EXCERPTED RECORDS
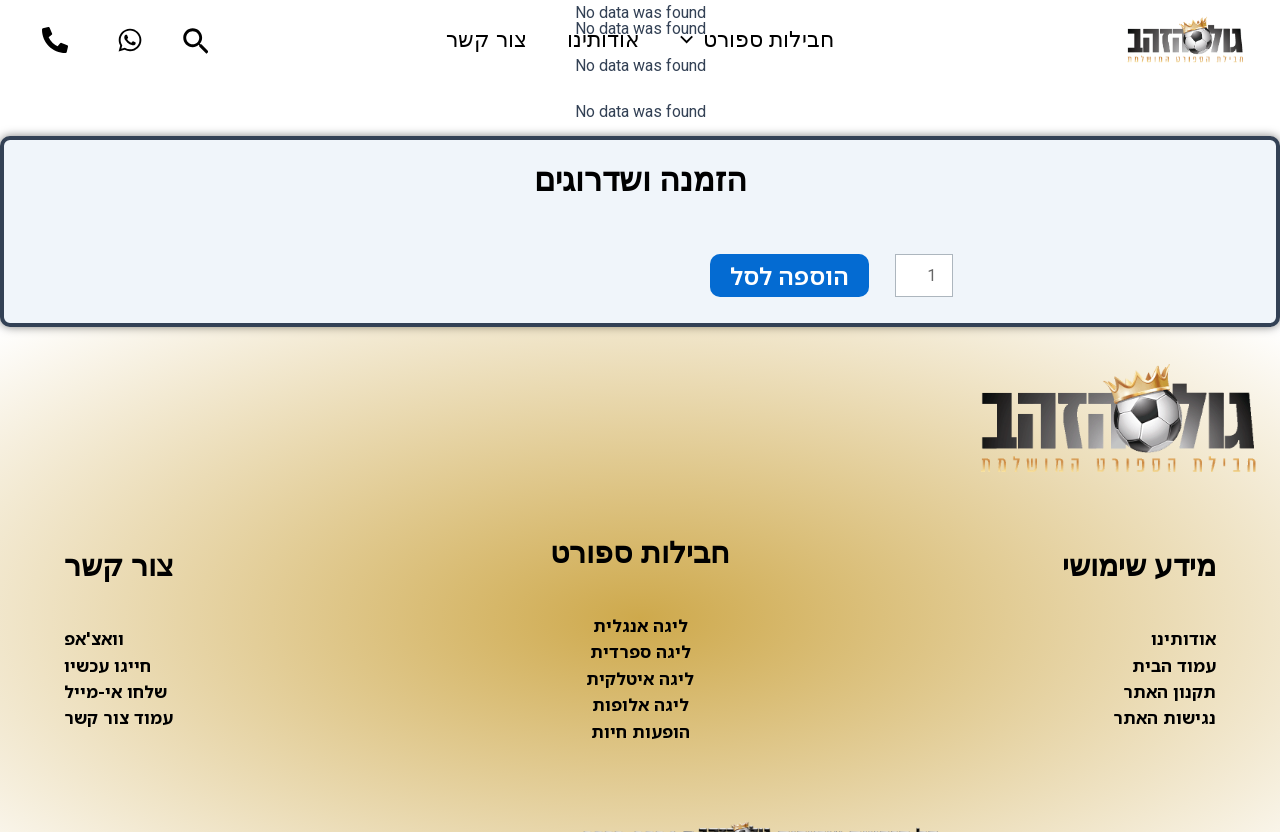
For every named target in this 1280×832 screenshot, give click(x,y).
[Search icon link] (194, 44)
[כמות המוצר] (924, 276)
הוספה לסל (789, 275)
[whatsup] (130, 40)
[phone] (55, 40)
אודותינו (603, 39)
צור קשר (486, 39)
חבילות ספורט (757, 40)
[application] (691, 40)
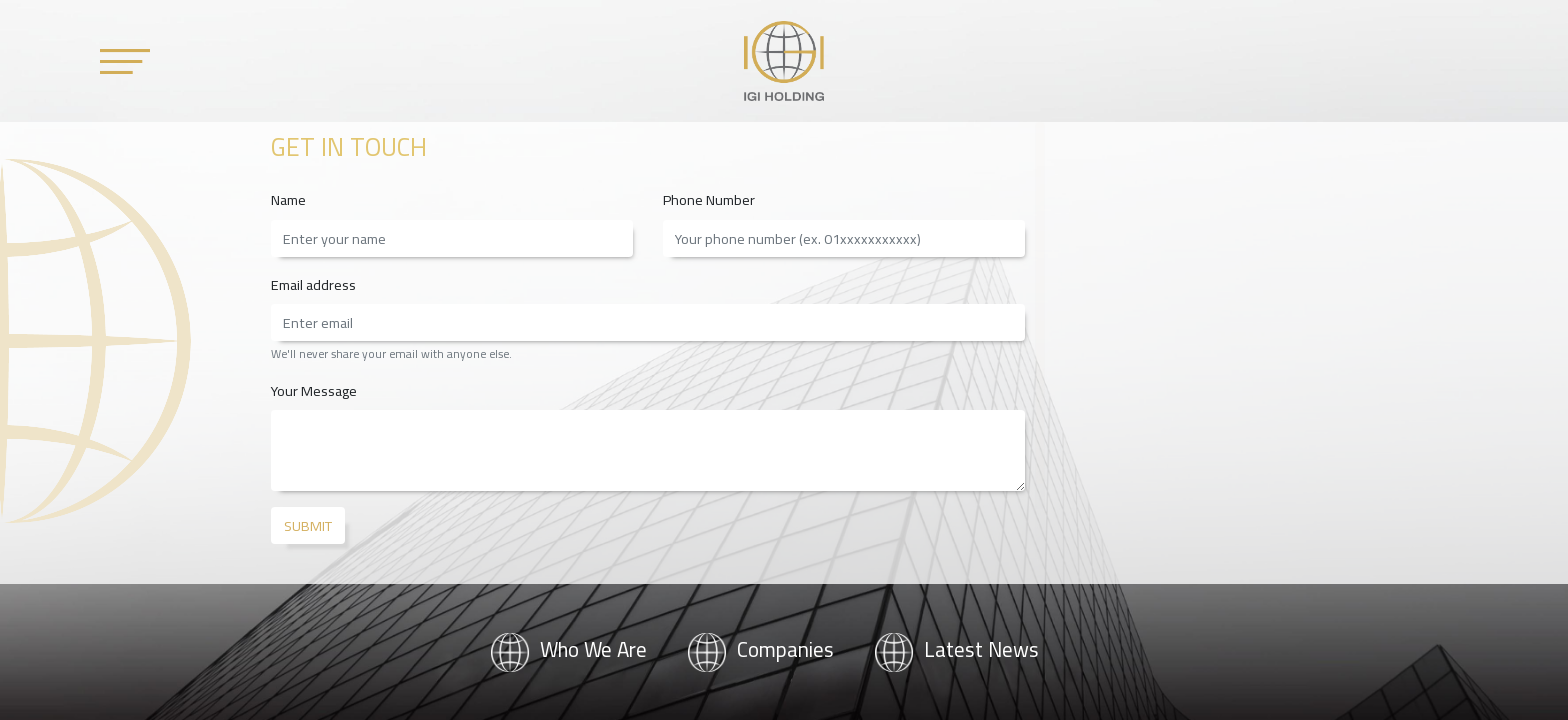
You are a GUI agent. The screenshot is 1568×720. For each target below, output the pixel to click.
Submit (308, 525)
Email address (313, 284)
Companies (760, 649)
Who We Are (568, 649)
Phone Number (709, 199)
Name (288, 199)
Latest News (956, 649)
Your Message (314, 390)
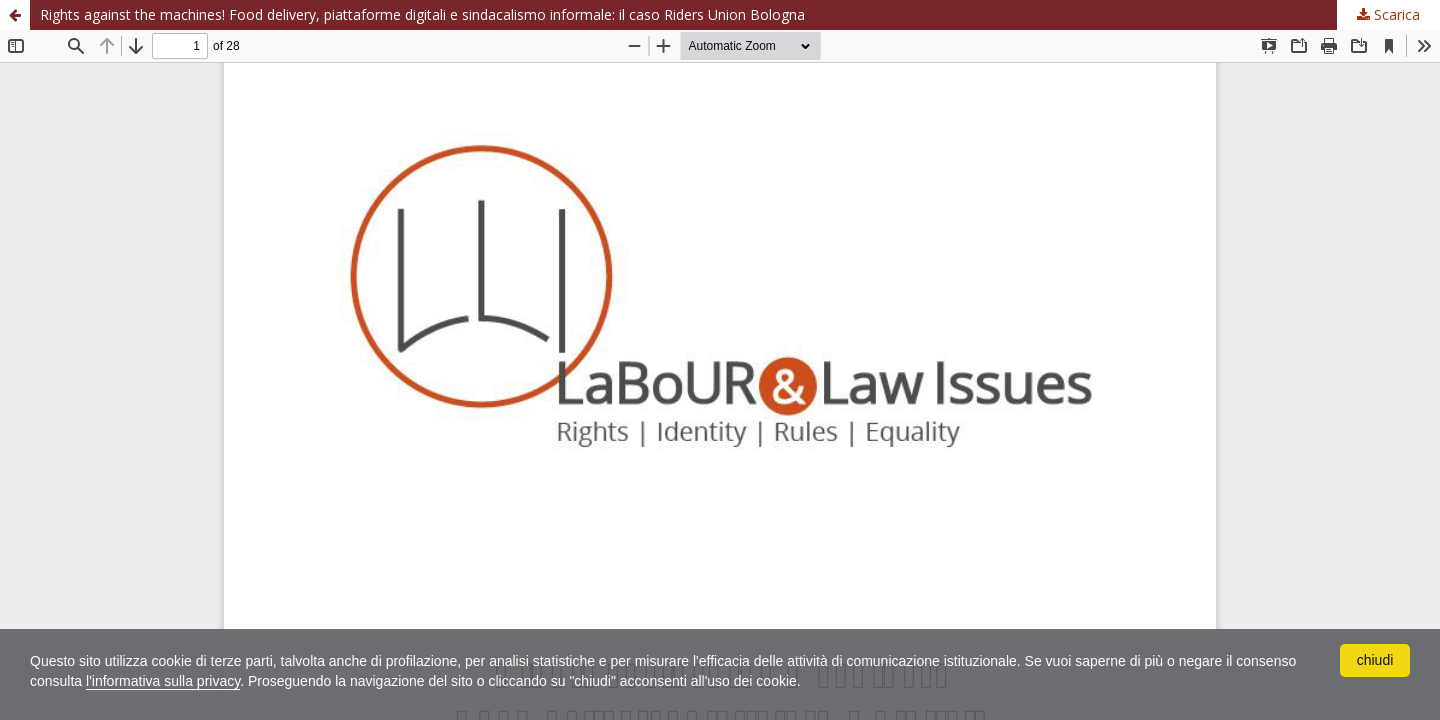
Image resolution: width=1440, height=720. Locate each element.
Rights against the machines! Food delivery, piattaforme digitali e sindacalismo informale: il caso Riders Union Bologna (422, 14)
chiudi (1375, 660)
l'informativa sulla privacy (163, 681)
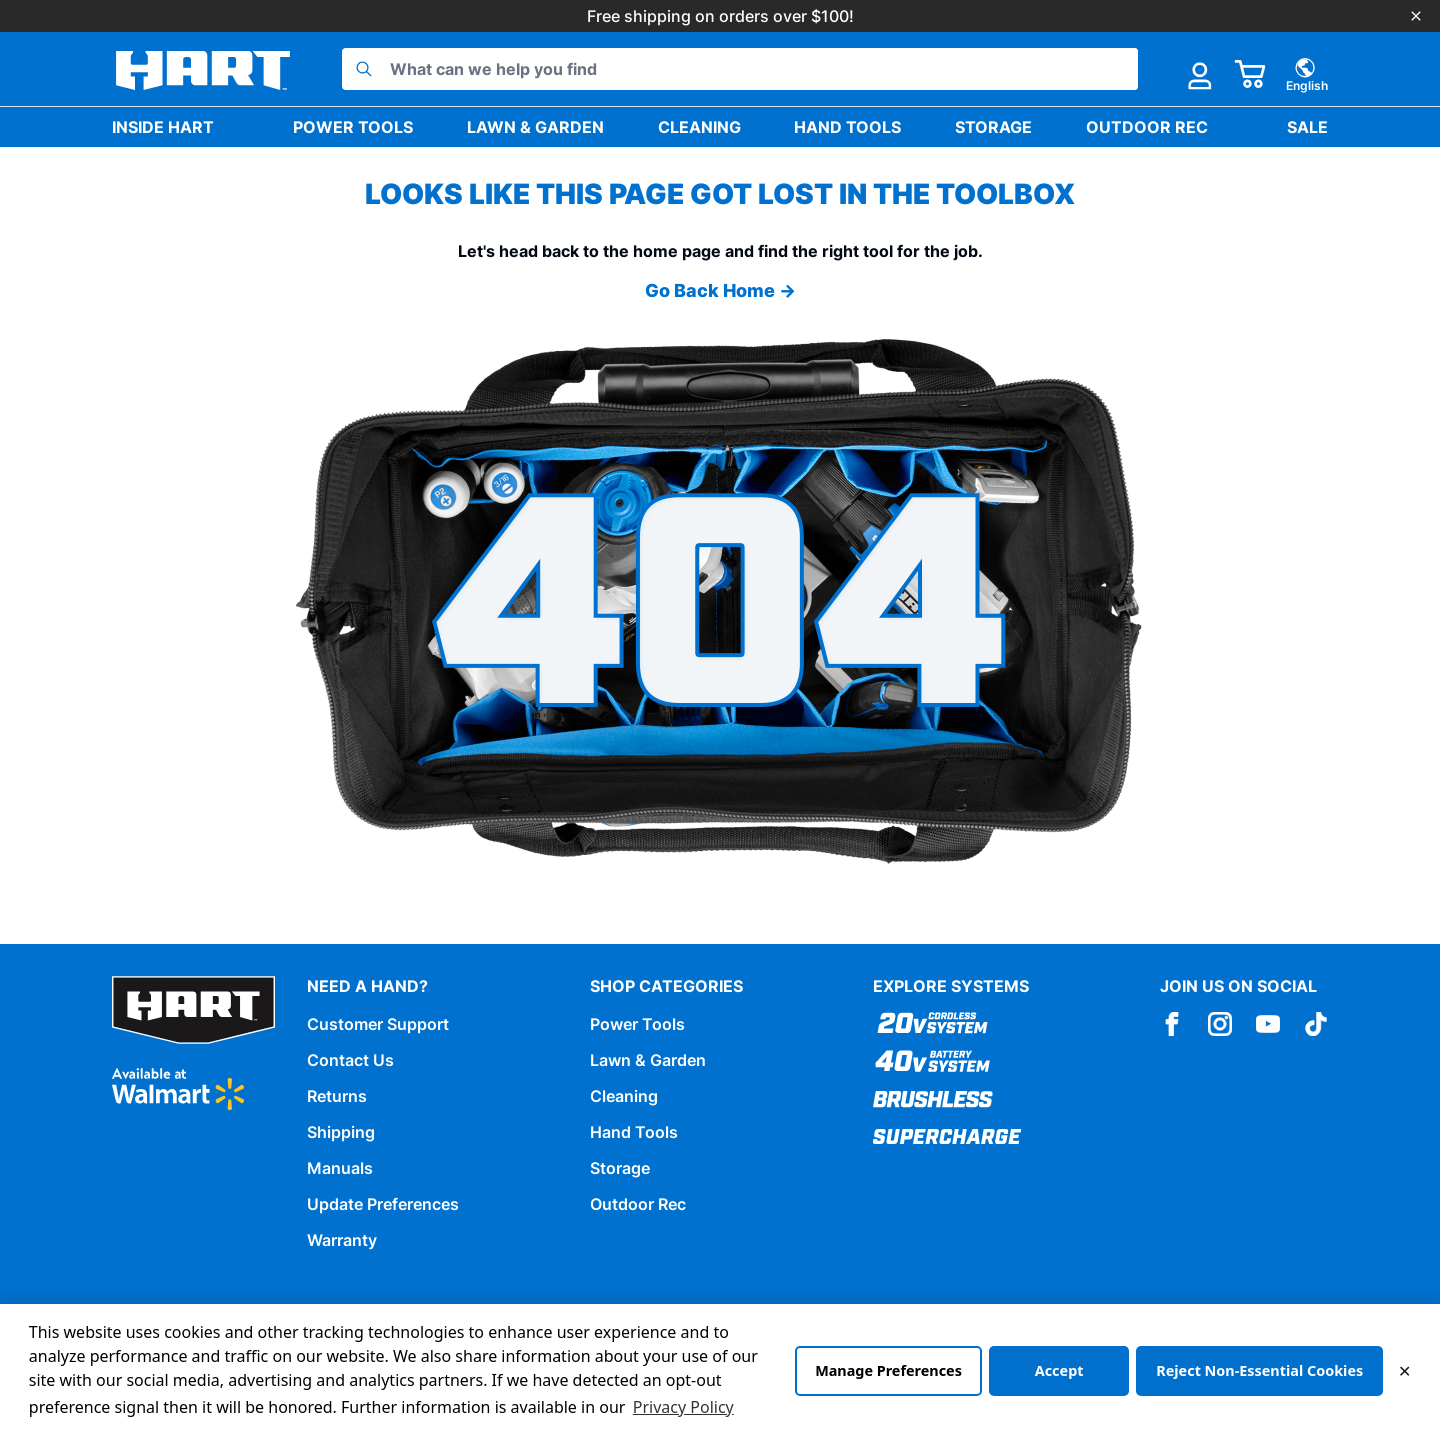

WHAT YOU NEED TO DO
Since the pictures are not wanted, transcribe the rest of the listing above exactly.

RESPONSE AREA
For every named target in this 1280×832 screenshot, give click(x,y).
[Search icon link] (194, 44)
[כמות המוצר] (924, 276)
הוספה לסל (789, 275)
[whatsup] (130, 40)
[phone] (55, 40)
אודותינו (603, 39)
צור קשר (486, 39)
חבילות ספורט (757, 40)
[application] (691, 40)
You are a GUI agent. The screenshot is 1568×720. For each target below, output the pixel to click.
Submit (308, 525)
Email address (313, 284)
Companies (760, 649)
Who We Are (568, 649)
Phone Number (709, 199)
Name (288, 199)
Latest News (956, 649)
Your Message (314, 390)
Image resolution: width=1440, height=720. Locate each element.
Rights against the machines! Food delivery, piattaforme digitali e sindacalismo informale: il caso Riders Union Bologna (422, 14)
chiudi (1375, 660)
l'informativa sulla privacy (163, 681)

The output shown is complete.